■ What to produce ■
Using the data below, restate exactly every line from the one with "Cecilia Gragnani" up to and including the one with "Fushiguro set their sights on a player named". No picture belongs in it.

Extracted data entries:
┄┄┄┄┄┄┄┄┄┄

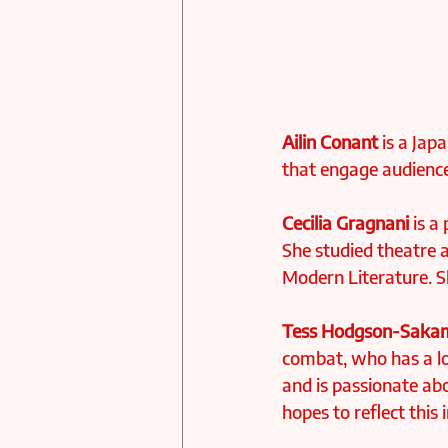
Ailin Conant
 is a Ja
that engage audiences
Cecilia Gragnani
 is a
She studied theatre a
Modern Literature. S
Tess Hodgson-Saka
combat, who has a lo
and is passionate ab
hopes to reflect this 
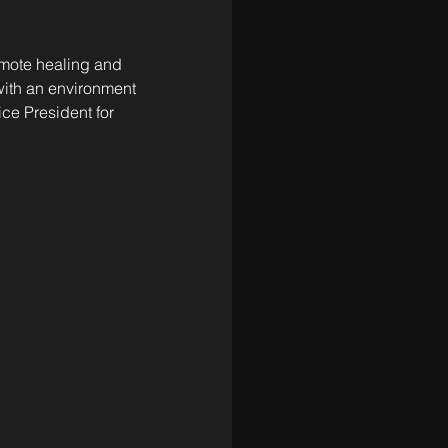
omote healing and 
 with an environment 
ce President for 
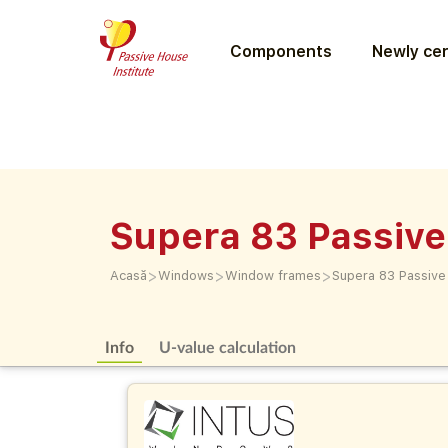
Components
Newly cer
Supera 83 Passive
>
>
>
Acasă
Windows
Window frames
Supera 83 Passive
Info
U-value calculation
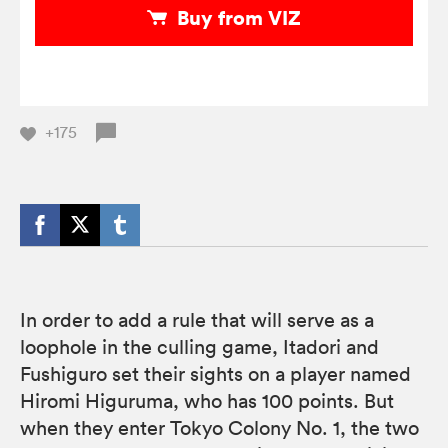
Buy from VIZ
+175
In order to add a rule that will serve as a
loophole in the culling game, Itadori and
Fushiguro set their sights on a player named
Hiromi Higuruma, who has 100 points. But
when they enter Tokyo Colony No. 1, the two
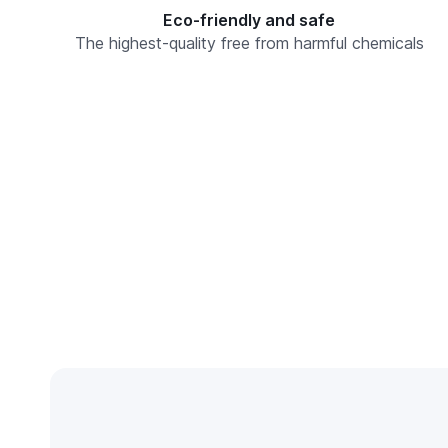
Eco-friendly and safe
The highest-quality free from harmful chemicals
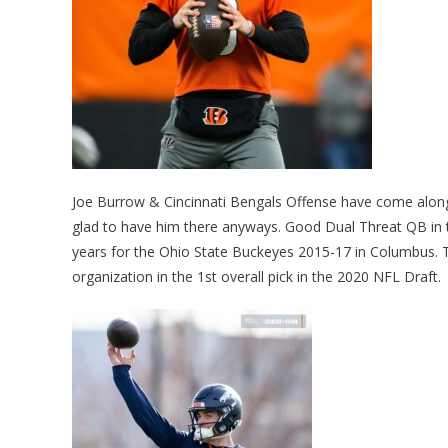
Joe Burrow & Cincinnati Bengals Offense have come along n
glad to have him there anyways. Good Dual Threat QB in th
years for the Ohio State Buckeyes 2015-17 in Columbus. T
organization in the 1st overall pick in the 2020 NFL Draft.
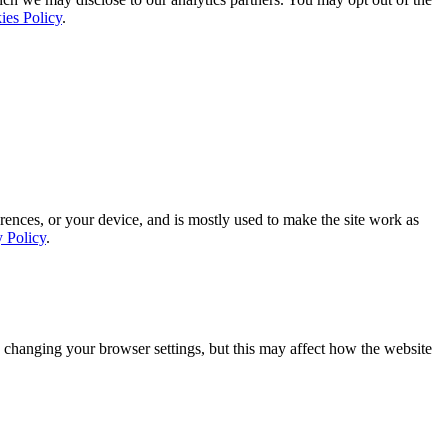
ies Policy
.
rences, or your device, and is mostly used to make the site work as
y Policy
.
 changing your browser settings, but this may affect how the website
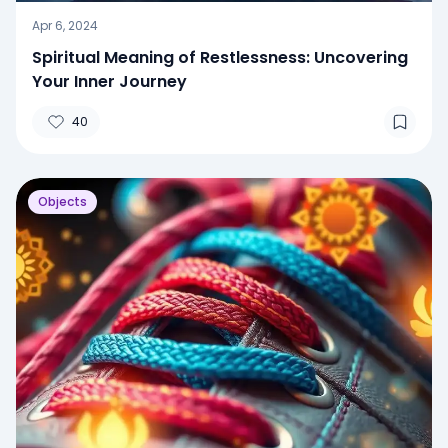
Apr 6, 2024
Spiritual Meaning of Restlessness: Uncovering
Your Inner Journey
40
Objects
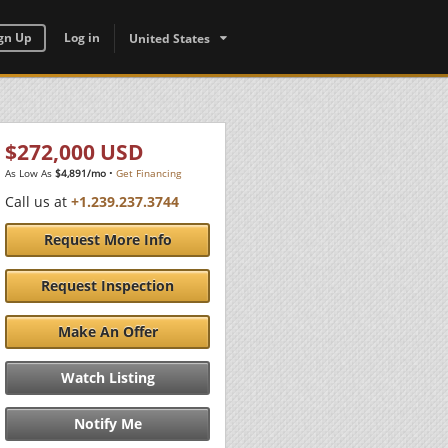
gn Up
Log in
United States
$272,000 USD
As Low As
$4,891/mo
•
Get Financing
Call us at
+1.239.237.3744
Request More Info
Request Inspection
Make An Offer
Watch Listing
Notify Me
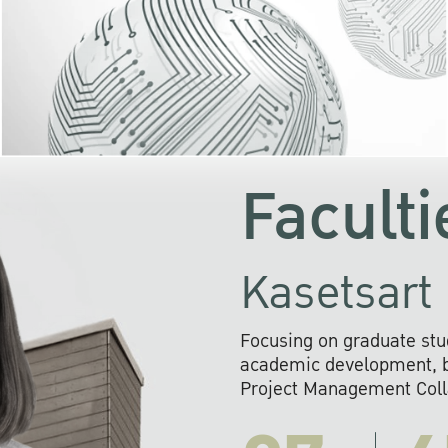
KU cooperates with 
institutions to build p
research networks that wi
sustainable solution
problems far into 
Faculti
Kasetsart 
Focusing on graduate stu
academic development, ba
Project Management Colla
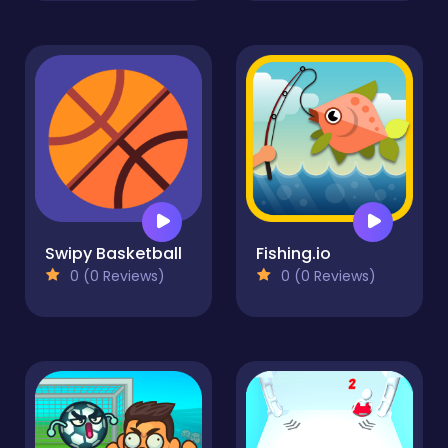
Swipy Basketball
Fishing.io
0 (0 Reviews)
0 (0 Reviews)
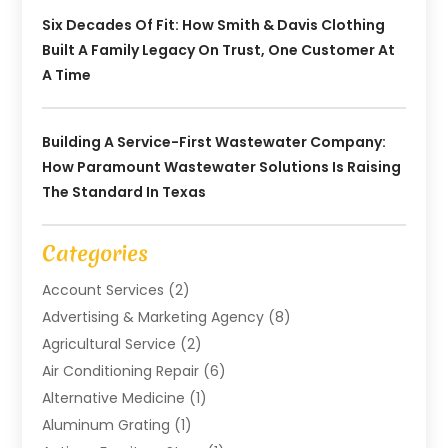
Six Decades Of Fit: How Smith & Davis Clothing
Built A Family Legacy On Trust, One Customer At
A Time
Building A Service-First Wastewater Company:
How Paramount Wastewater Solutions Is Raising
The Standard In Texas
Categories
Account Services
(2)
Advertising & Marketing Agency
(8)
Agricultural Service
(2)
Air Conditioning Repair
(6)
Alternative Medicine
(1)
Aluminum Grating
(1)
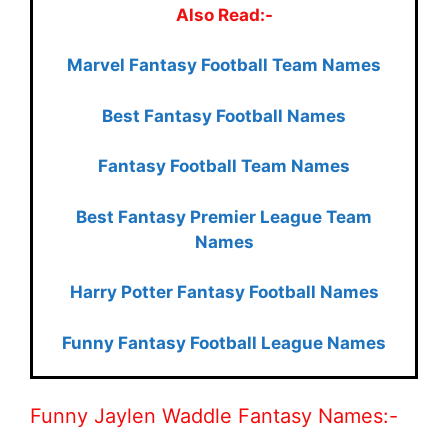
Also Read:-
Marvel Fantasy Football Team Names
Best Fantasy Football Names
Fantasy Football Team Names
Best Fantasy Premier League Team
Names
Harry Potter Fantasy Football Names
Funny Fantasy Football League Names
Funny Jaylen Waddle Fantasy Names:-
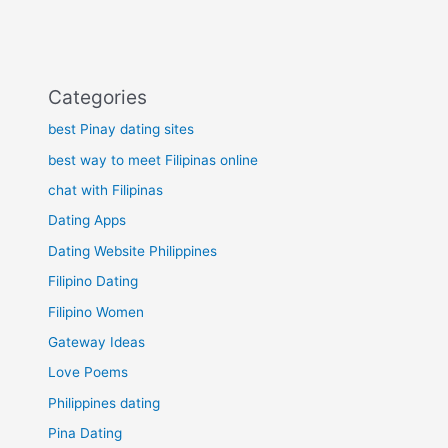
Categories
best Pinay dating sites
best way to meet Filipinas online
chat with Filipinas
Dating Apps
Dating Website Philippines
Filipino Dating
Filipino Women
Gateway Ideas
Love Poems
Philippines dating
Pina Dating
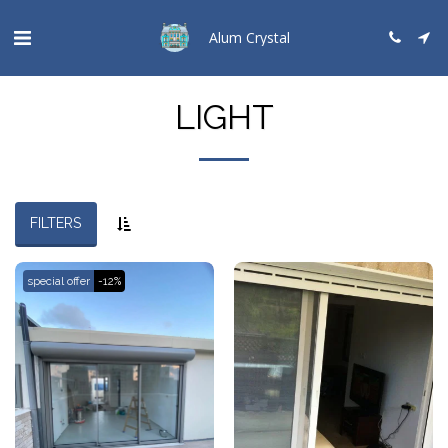
Alum Crystal
LIGHT
FILTERS
special offer
-12%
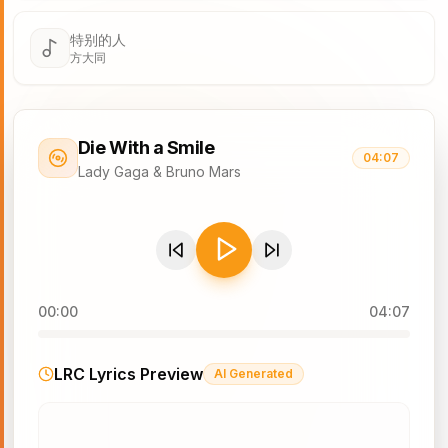
特别的人
方大同
Die With a Smile
04:07
Lady Gaga & Bruno Mars
00:00
04:07
LRC Lyrics Preview
AI Generated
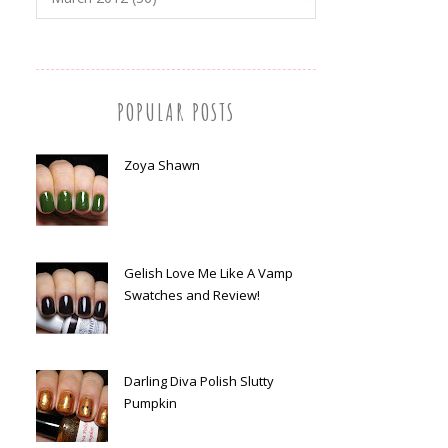
POPULAR POSTS
Zoya Shawn
Gelish Love Me Like A Vamp
Swatches and Review!
Darling Diva Polish Slutty
Pumpkin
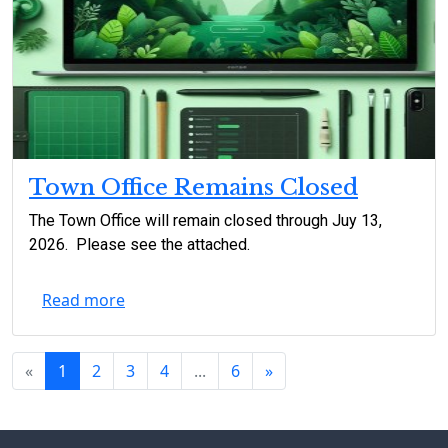
Town Office Remains Closed
The Town Office will remain closed through Juy 13,
2026. Please see the attached.
Read more
«
1
2
3
4
...
6
»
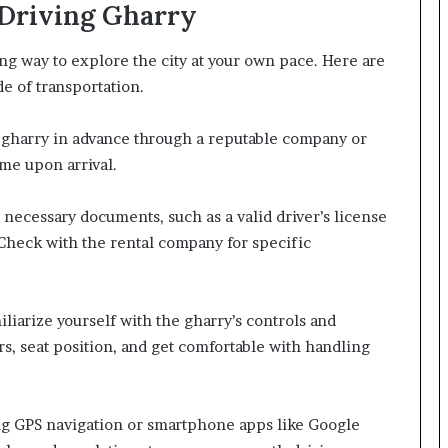
-Driving Gharry
ing way to explore the city at your own pace. Here are
e of transportation.
ng gharry in advance through a reputable company or
ime upon arrival.
necessary documents, such as a valid driver’s license
 Check with the rental company for specific
iliarize yourself with the gharry’s controls and
rs, seat position, and get comfortable with handling
ing GPS navigation or smartphone apps like Google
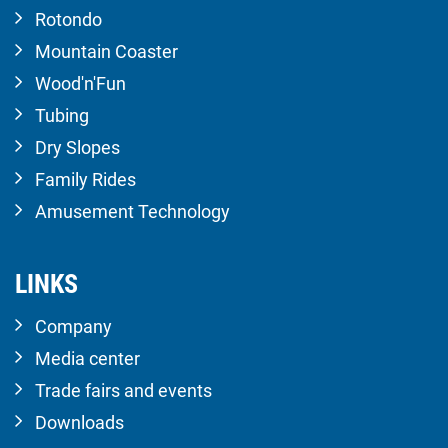
Rotondo
Mountain Coaster
Wood'n'Fun
Tubing
Dry Slopes
Family Rides
Amusement Technology
LINKS
Company
Media center
Trade fairs and events
Downloads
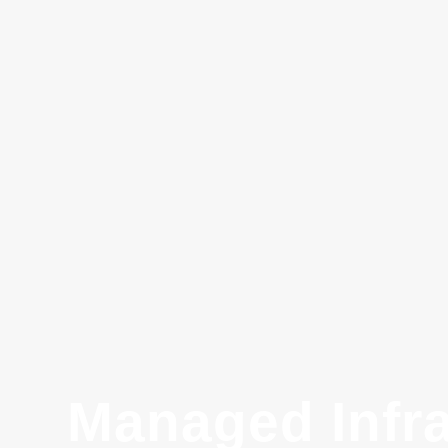
Managed Infra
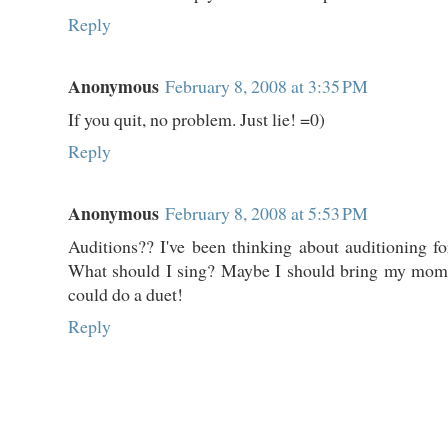
Reply
Anonymous
February 8, 2008 at 3:35 PM
If you quit, no problem. Just lie! =0)
Reply
Anonymous
February 8, 2008 at 5:53 PM
Auditions?? I've been thinking about auditioning f
What should I sing? Maybe I should bring my mo
could do a duet!
Reply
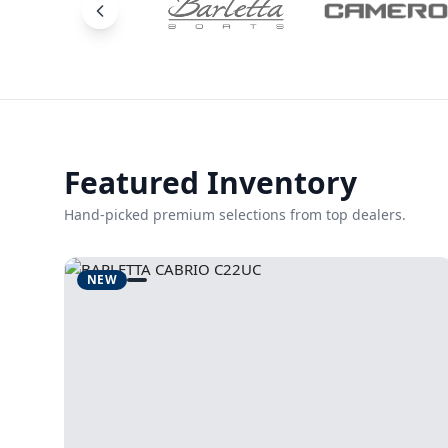
Featured Inventory
Hand-picked premium selections from top dealers.
NEW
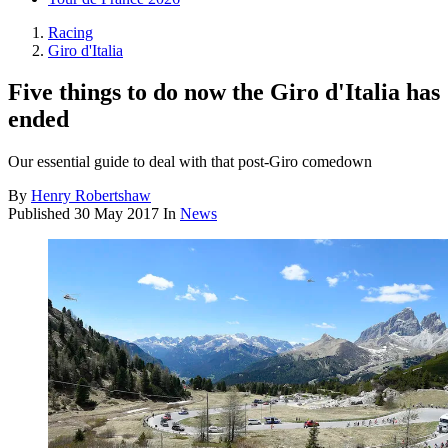
Racing
Giro d'Italia
Five things to do now the Giro d'Italia has
ended
Our essential guide to deal with that post-Giro comedown
By
Henry Robertshaw
Published
30 May 2017
In
News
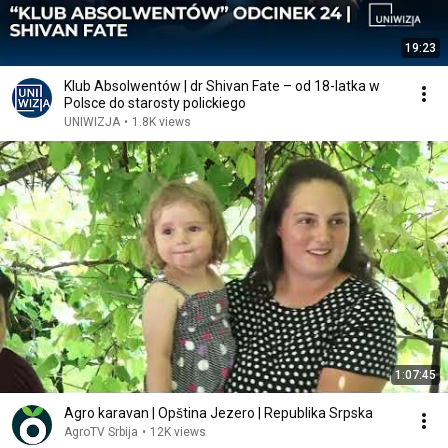
19:23
Klub Absolwentów | dr Shivan Fate – od 18-latka w
Polsce do starosty polickiego
UNIWIZJA
•
1.8K views
1:07:45
Agro karavan | Opština Jezero | Republika Srpska
AgroTV Srbija
•
12K views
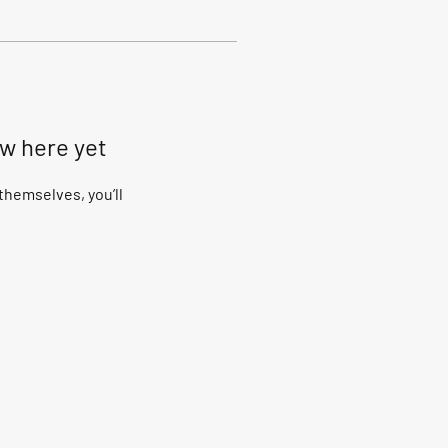
ow here yet
hemselves, you’ll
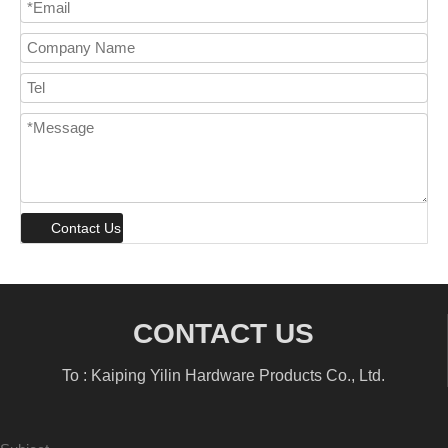
Contact Us
CONTACT US
To : Kaiping Yilin Hardware Products Co., Ltd.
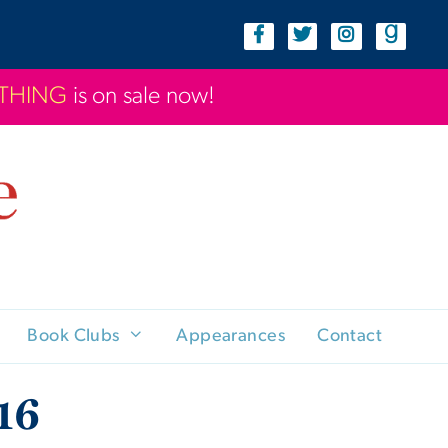
YTHING
is on sale now!
Book Clubs
Appearances
Contact
16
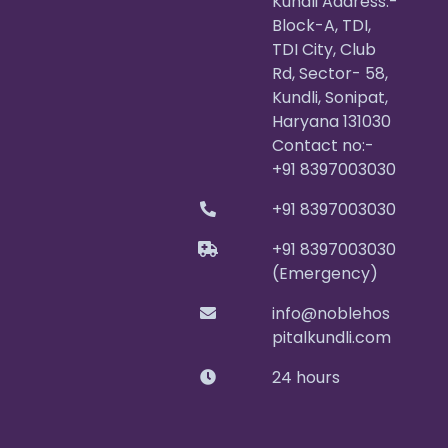
Kundli Address:-
Block-A, TDI,
TDI City, Club
Rd, Sector- 58,
Kundli, Sonipat,
Haryana 131030
Contact no:-
+91 8397003030
+91 8397003030
+91 8397003030
(Emergency)
info@noblehos
pitalkundli.com
24 hours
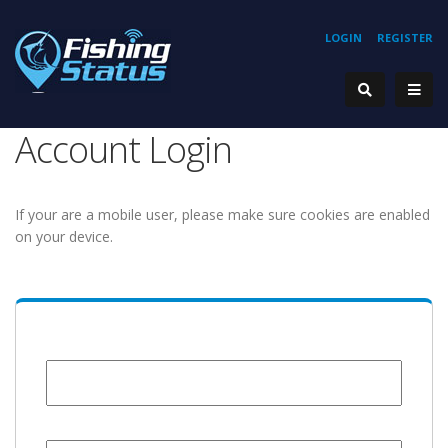
LOGIN
REGISTER
Account Login
If your are a mobile user, please make sure cookies are enabled
on your device.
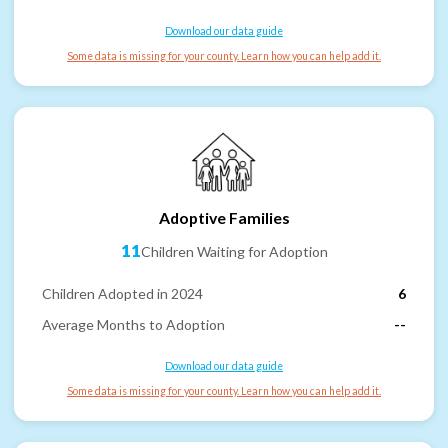
Download our data guide
Some data is missing for your county. Learn how you can help add it.
Adoptive Families
11
Children Waiting for Adoption
Children Adopted in 2024
6
Average Months to Adoption
--
Download our data guide
Some data is missing for your county. Learn how you can help add it.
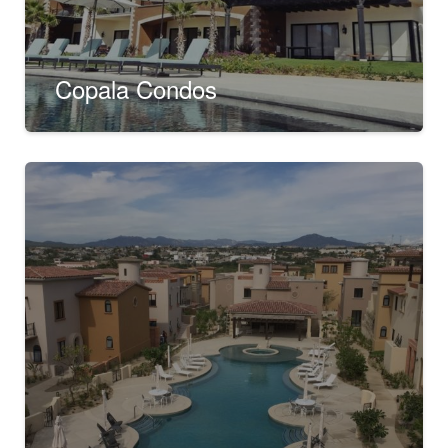
Copala Condos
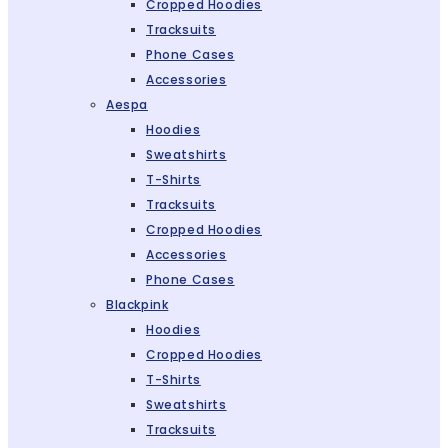
Cropped Hoodies
Tracksuits
Phone Cases
Accessories
Aespa
Hoodies
Sweatshirts
T-Shirts
Tracksuits
Cropped Hoodies
Accessories
Phone Cases
Blackpink
Hoodies
Cropped Hoodies
T-Shirts
Sweatshirts
Tracksuits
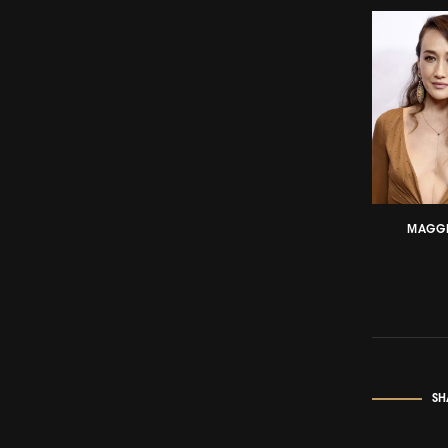
MAGGI
SH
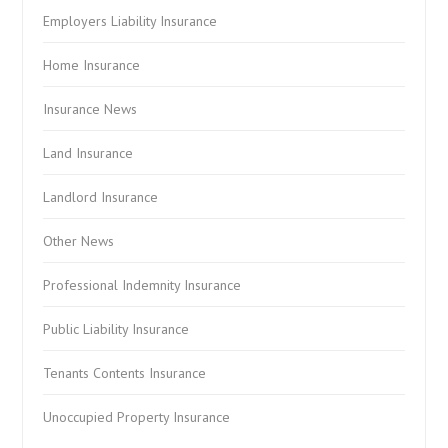
Employers Liability Insurance
Home Insurance
Insurance News
Land Insurance
Landlord Insurance
Other News
Professional Indemnity Insurance
Public Liability Insurance
Tenants Contents Insurance
Unoccupied Property Insurance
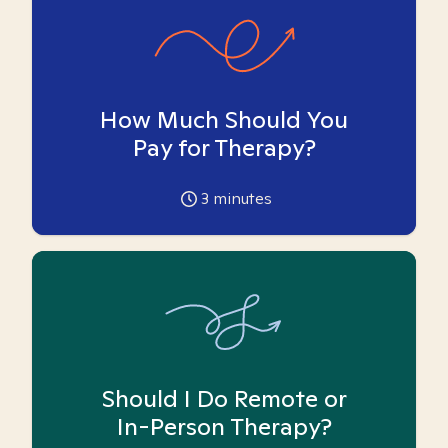
How Much Should You
Pay for Therapy?
3
minutes
Should I Do Remote or
In-Person Therapy?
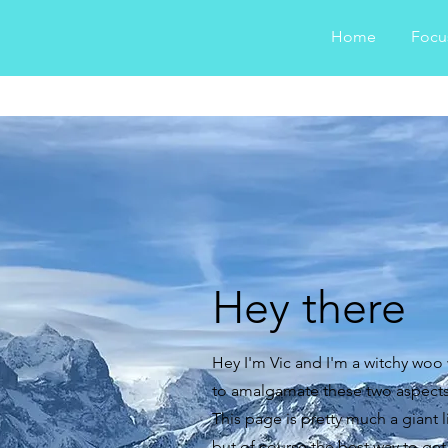
Home
Focu
Hey there
Hey I'm Vic and I'm a witchy woo
to amalgamate these two aspects o
This page is pretty much a giant li
but of course the best way to get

┄┄┄┄┄┄┄┄┄┄

■ Response box ■
Cecilia Gragnani
 is a
She studied theatre a
Modern Literature. S
Tess Hodgson-Saka
combat, who has a lo
and is passionate ab
hopes to reflect this 
omote healing and 
 with an environment 
ce President for 
Components
Newly cer
Supera 83 Passive
>
>
>
Acasă
Windows
Window frames
Supera 83 Passive
Info
U-value calculation
Buy from VIZ
+175
In order to add a rule that will serve as a
loophole in the culling game, Itadori and
Fushiguro set their sights on a player named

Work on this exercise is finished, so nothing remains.